En Europe de l’Est, la Russie remporte toujours les faveurs de la clientèle groupes. Et encore plus chez Amslav Tourisme, qui a bénéficié en 2010 de “l’année France/Russie”, comme le confirme Géraldine Chachourine, responsable de la production groupes et individuels: “L’événement a eu un impact plutôt positif sur les envies de découvrir la destination pour les groupes, il a boosté les départs, et notamment sur le produit croisières entre Moscou et Saint-Pétersbourg.” Et d’ajouter, “la faillite de Marsans a aussi contribué à augmenter nos ventes sur la destination, comme sur les pays Baltes.” Amslav Tourisme annonce 15 % d’augmentation en groupes cette année sur la Russie, et n’hésite pas à qualifier l’année 2010 “de meilleure que 2009”. Remplissage “optimal” également pour Rivages du Monde, qui annonce une hausse de 10 à 15 % cette année en groupes. “Les places sont même venues à manquer, confie Sébastien Durand, responsable commercial, qui note également de bons résultats du côté du Danube. “Le produit croisière rencontre un fort succès”, ajoute-t-il. Quant à l’offre terrestre, vendue sous la marque Mondotours, “le marché groupes sur la Russie est toujours aussi vivace”, souligne de son côté Alain Soubielle, directeur de Rivages du Monde. La Pologne (boostée par la célébration du bicentenaire de la mort de Chopin) a bien marché, la République tchèque aussi, tandis que la Croatie s’est maintenue (chez certains TO, elle a même été en forte augmentation comme chez Top of Travel).

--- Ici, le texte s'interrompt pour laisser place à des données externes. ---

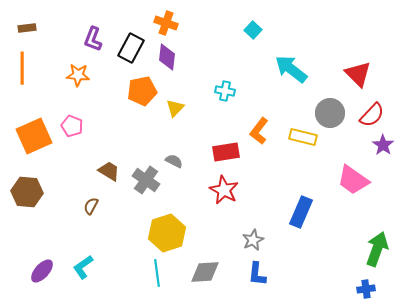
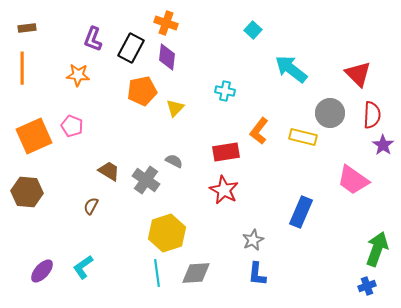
red semicircle: rotated 40 degrees counterclockwise
gray diamond: moved 9 px left, 1 px down
blue cross: moved 1 px right, 3 px up; rotated 12 degrees counterclockwise
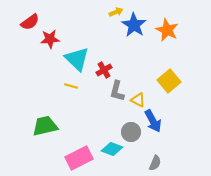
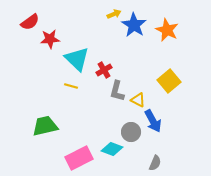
yellow arrow: moved 2 px left, 2 px down
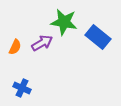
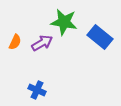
blue rectangle: moved 2 px right
orange semicircle: moved 5 px up
blue cross: moved 15 px right, 2 px down
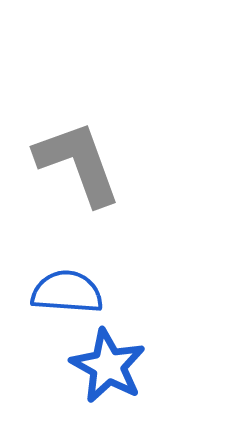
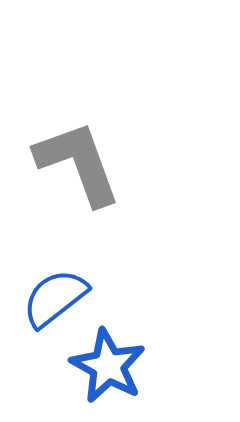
blue semicircle: moved 12 px left, 6 px down; rotated 42 degrees counterclockwise
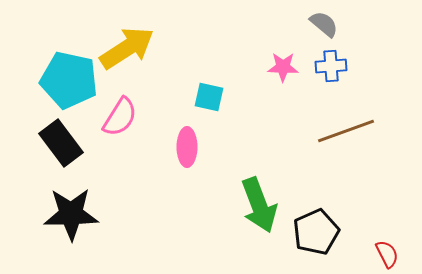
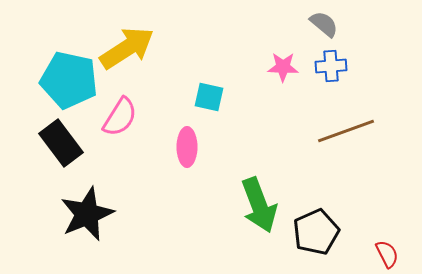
black star: moved 16 px right; rotated 22 degrees counterclockwise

Seuls points noirs: la Bulgarie et la Hongrie où certains tour-opérateurs mettent en cause les tarifs trop élevés de la compagnie aérienne Malev qui applique des suppléments en pleine saison. D’où la difficulté à vendre.

Long-courrier, la palme revient à l’Asie

Que s’est-il passé du côté des destinations lointaines? Le grand gagnant 2010 est le continent asiatique. “De façon globale, l’Asie a très bien marché, et en particulier le Vietnam sur des circuits d’une dizaine de jours”, confirme ainsi Patrick Planchard, directeur du service groupes chez Nouvelles Frontières. Très bonne tenue également sur le Vietnam chez Parfums du Monde, mais aussi chez Capitales Tours et chez Antipodes Voyages qui, lui, y ajoute le Sri Lanka. Visiteurs complète par l’Indonésie, Bali, le Japon et le Cambodge, avec “une reprise sur la Chine, alors que la Birmanie a eu du mal à démarrer et que les Philippines n’ont pas bien marché”, souligne Philippe Marquenet. Même les produits croisières sur l’Asie suscitent l’engouement des groupes. “Nous avons mis deux bateaux sur le Mékong, et nous sommes cette année à plus de 90 % en terme de remplissage”, annonce Sébastien Durand.

Autres gagnantes: l’île Maurice (Nouvelles Frontières, par exemple, y enregistre une forte progression), la République dominicaine, les États-Unis (l’arrivée de l’A380 d’Air France a dopé la destination et en particulier New York, sans compter l’effet dollar) et le Canada. Le Sénégal affiche pour sa part de bons résultats. Quant aux perdantes, les professionnels citent Madagascar, “pas facile à commercialiser car la destination se révèle onéreuse”, et le Mexique.

Le comportement des groupes change

Quelles tendances, enfin, peut-on dégager du comportement de la clientèle groupes en cette année 2010? La crise économique a modifié quelque peu l’attitude de la clientèle. “Les confirmations ont été tardives, relève ainsi Philippe Marquenet. On ressent une certaine réticence des clients à s’engager.” Un avis partagé par tous: les décisions sont longues à prendre, et les groupes attendent la dernière minute. “Les options ont du mal à se concrétiser”, insiste pour sa part Patrick Planchard. Au final, le nombre de participants est souvent plus restreint.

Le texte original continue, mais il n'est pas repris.